Chengdu was the final new city on our three-week journey. Although our stay was brief, we hoped to make the most of it by basing ourselves in Yulin, a subdistrict in southern Chengdu known for its authentic atmosphere: low-rise apartment blocks, tree-lined streets, teahouses, small restaurants, and bustling local markets.

For weary travelers, it proved to be an excellent choice. So much of the neighborhood’s activity was within walking distance of our hotel. Street after street was lined with restaurants and shops catering primarily to locals. What stood out most was the diversity of the area — college students mingled alongside residents from both modest and affluent backgrounds. The neighborhood was anchored by two malls, one of them especially upscale.

Everyday Magic

Image of

Taking a break from the spoiled convenience of Yulin, we headed to People’s Park. The park was packed with people enjoying the day — some paddling across the lake, others watching elders give calligraphy lessons using giant water brushes on the pavement. As we wandered through the park, we came across the well-known Chengdu marriage market. It was my first time seeing one, which added an extra layer of intrigue to the day as we stopped to read through the notices, many of them posted by parents on behalf of their children.

From People’s Park, we made our way to Kuan Alley and strolled along the ancient street for a while before heading to the theater. We had booked tickets to see Sichuan Opera, one of China’s seven best-known opera styles alongside Peking, Cantonese, Kunqu, Yue, Qinqiang, and Huangmei opera. Sichuan Opera is especially famous for its mesmerizing “face-changing” performances. I had no idea what else to expect and was pleasantly surprised by the depth of the show and the extraordinary talent of the performers. It was a perfect way to put an exclamation point on the trip.
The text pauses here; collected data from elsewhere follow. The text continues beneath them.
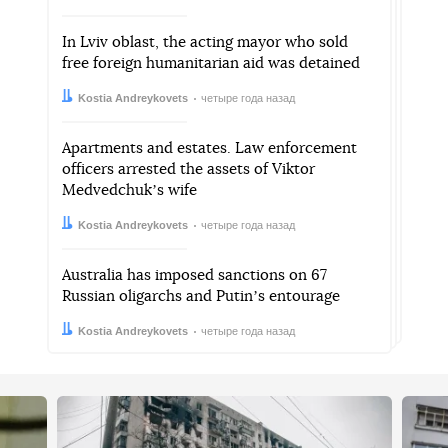
In Lviv oblast, the acting mayor who sold
free foreign humanitarian aid was detained
Автор:
Дата:
Kostia Andreykovets
четыре года назад
Apartments and estates. Law enforcement
officers arrested the assets of Viktor
Medvedchukʼs wife
Автор:
Дата:
Kostia Andreykovets
четыре года назад
Australia has imposed sanctions on 67
Russian oligarchs and Putinʼs entourage
Автор:
Дата:
Kostia Andreykovets
четыре года назад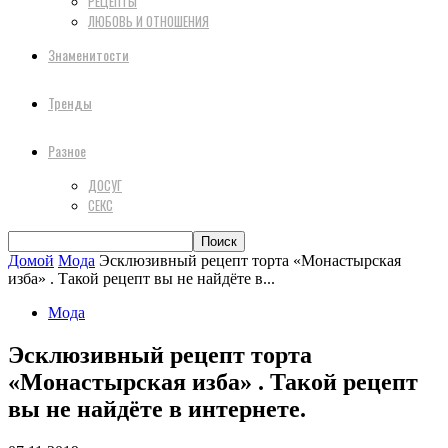
РЕЦЕПТЫ
ЛЮБОВЬ И ОТНОШЕНИЯ
Знаменитости
Тренды
Разное
ДОСУГ
СЕКС
Домой
Мода
Эсклюзивный рецепт торта «Монастырская
изба» . Такой рецепт вы не найдёте в...
Мода
Эсклюзивный рецепт торта
«Монастырская изба» . Такой рецепт
вы не найдёте в интернете.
On our final full day in Chengdu, we took a day trip to Leshan to see the Giant Buddha. After buying last-minute train tickets at the station, we raced to our gate like a scene out of Home Alone. When we arrived in Leshan, we grabbed a rideshare and enjoyed glimpses of life in a smaller Chinese city as we made our way toward the Buddha, which sits just outside town. Our first stop turned out to be an entrance where only Chinese nationals could purchase tickets, so after some confused wandering, we eventually found the main entrance—complete with sweeping views of the river and the city skyline.
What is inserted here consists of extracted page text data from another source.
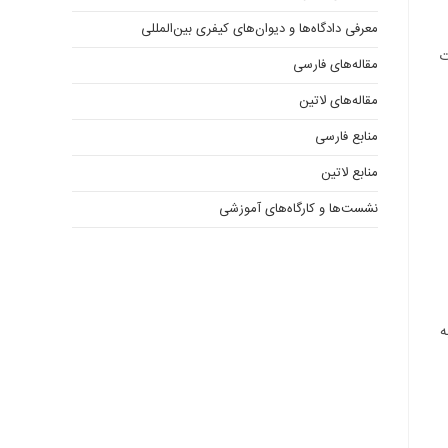
معرفی دادگاه‌ها و دیوان‌های کیفری ‌بین‌المللی
ت
مقاله‌های فارسی
مقاله‌های لاتین
منابع فارسی
منابع لاتین
نشست‌ها و کارگاه‌های آموزشی
ه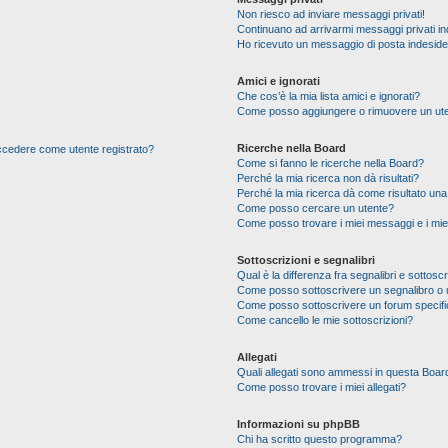
Non riesco ad inviare messaggi privati!
Continuano ad arrivarmi messaggi privati ind
Ho ricevuto un messaggio di posta indesid
Amici e ignorati
Che cos’è la mia lista amici e ignorati?
Come posso aggiungere o rimuovere un utente
Ricerche nella Board
 accedere come utente registrato?
Come si fanno le ricerche nella Board?
Perché la mia ricerca non dà risultati?
Perché la mia ricerca dà come risultato un
Come posso cercare un utente?
Come posso trovare i miei messaggi e i mie
Sottoscrizioni e segnalibri
Qual è la differenza fra segnalibri e sottoscr
Come posso sottoscrivere un segnalibro o 
Come posso sottoscrivere un forum specif
Come cancello le mie sottoscrizioni?
Allegati
Quali allegati sono ammessi in questa Boar
Come posso trovare i miei allegati?
Informazioni su phpBB
Chi ha scritto questo programma?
As we explored the Leshan Giant Buddha Scenic Area, I was struck by the sheer scale of everything around us. There were endless staircases and intricate carvings, all connected by winding paths lined with waterfalls and other water features that gradually led us toward the Buddha’s head and a nearby temple. We spent some time paying our respects at the temple before finally making our way to the Giant Buddha itself.

Seeing it in person was incredible. The statue is so massive that it almost feels unreal, and learning that it took three generations to complete made it even more impressive. After taking in the view from above, we followed a narrow pathway carved into the cliffside down to the Buddha’s base. It was here that I discovered my mother-in-law is afraid of heights! With plenty of reassurance and a few careful steps, we all eventually made it to the bottom, where there were countless photo opportunities waiting for us.